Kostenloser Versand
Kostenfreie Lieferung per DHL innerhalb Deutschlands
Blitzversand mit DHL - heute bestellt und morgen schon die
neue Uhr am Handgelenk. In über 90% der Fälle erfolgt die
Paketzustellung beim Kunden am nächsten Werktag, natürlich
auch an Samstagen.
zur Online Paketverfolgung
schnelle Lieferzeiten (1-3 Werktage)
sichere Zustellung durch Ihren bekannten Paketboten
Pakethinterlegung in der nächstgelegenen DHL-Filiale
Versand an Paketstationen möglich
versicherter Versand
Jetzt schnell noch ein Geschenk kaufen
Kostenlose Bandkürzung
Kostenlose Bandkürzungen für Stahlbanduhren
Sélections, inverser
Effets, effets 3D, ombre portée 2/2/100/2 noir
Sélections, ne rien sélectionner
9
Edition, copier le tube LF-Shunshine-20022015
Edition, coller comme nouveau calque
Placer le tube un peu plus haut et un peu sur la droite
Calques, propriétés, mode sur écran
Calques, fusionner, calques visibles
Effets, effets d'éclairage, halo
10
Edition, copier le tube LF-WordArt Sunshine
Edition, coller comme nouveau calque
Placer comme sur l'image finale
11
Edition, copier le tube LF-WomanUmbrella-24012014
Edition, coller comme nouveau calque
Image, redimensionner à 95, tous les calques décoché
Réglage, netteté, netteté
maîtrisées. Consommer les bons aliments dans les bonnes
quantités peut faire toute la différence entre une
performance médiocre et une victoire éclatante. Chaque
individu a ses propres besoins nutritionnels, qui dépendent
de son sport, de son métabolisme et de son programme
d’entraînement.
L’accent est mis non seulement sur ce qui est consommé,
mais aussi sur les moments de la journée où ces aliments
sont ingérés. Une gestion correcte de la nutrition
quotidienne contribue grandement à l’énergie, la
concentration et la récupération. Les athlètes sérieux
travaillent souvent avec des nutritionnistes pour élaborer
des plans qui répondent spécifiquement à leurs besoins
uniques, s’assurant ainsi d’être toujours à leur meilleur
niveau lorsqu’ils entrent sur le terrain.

==

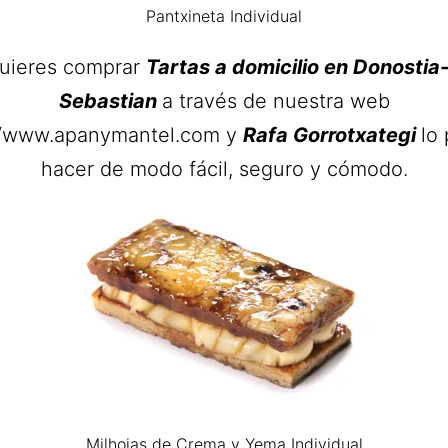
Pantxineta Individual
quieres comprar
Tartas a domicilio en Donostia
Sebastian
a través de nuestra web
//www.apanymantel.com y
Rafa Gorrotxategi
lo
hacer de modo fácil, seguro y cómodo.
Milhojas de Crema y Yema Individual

* * *

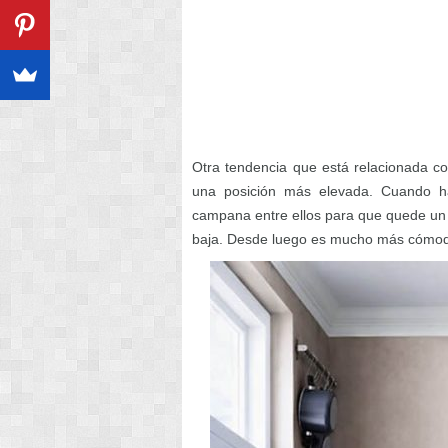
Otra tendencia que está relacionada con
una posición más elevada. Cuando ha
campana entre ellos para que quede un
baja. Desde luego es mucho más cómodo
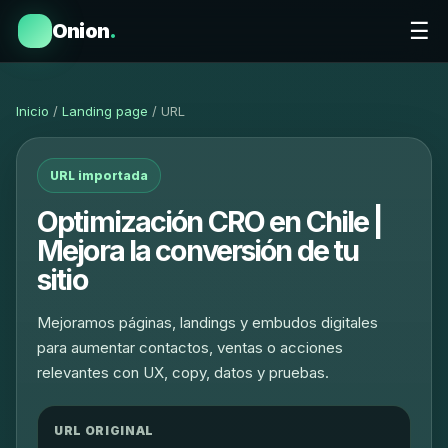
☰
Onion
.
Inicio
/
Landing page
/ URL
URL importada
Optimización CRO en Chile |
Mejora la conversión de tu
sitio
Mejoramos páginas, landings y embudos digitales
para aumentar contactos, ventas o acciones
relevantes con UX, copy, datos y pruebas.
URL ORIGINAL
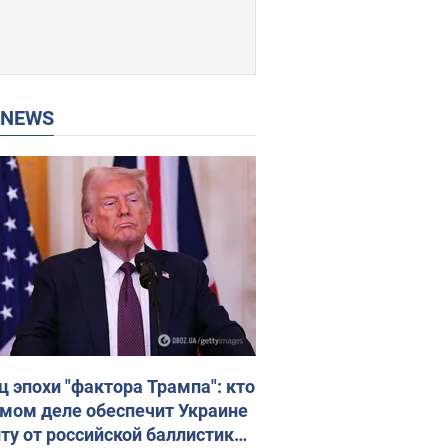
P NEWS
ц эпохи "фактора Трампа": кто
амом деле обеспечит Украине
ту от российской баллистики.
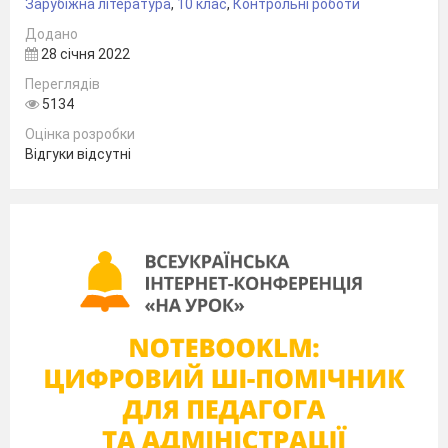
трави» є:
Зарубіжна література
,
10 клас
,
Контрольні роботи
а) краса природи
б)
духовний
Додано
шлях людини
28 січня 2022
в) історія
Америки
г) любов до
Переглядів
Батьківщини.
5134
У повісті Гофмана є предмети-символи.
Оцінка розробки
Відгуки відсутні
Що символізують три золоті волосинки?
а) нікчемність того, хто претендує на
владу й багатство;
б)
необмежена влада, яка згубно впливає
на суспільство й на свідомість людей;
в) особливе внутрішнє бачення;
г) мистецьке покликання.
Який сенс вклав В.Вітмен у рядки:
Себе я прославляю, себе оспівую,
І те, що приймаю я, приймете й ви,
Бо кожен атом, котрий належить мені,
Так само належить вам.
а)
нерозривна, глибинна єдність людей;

#### [Activity]
Filter the entries down to the lines holding the string "належить". Copy each of those lines.

#### [Solution below]
Бо кожен атом, котрий належить мені,
Так само належить вам.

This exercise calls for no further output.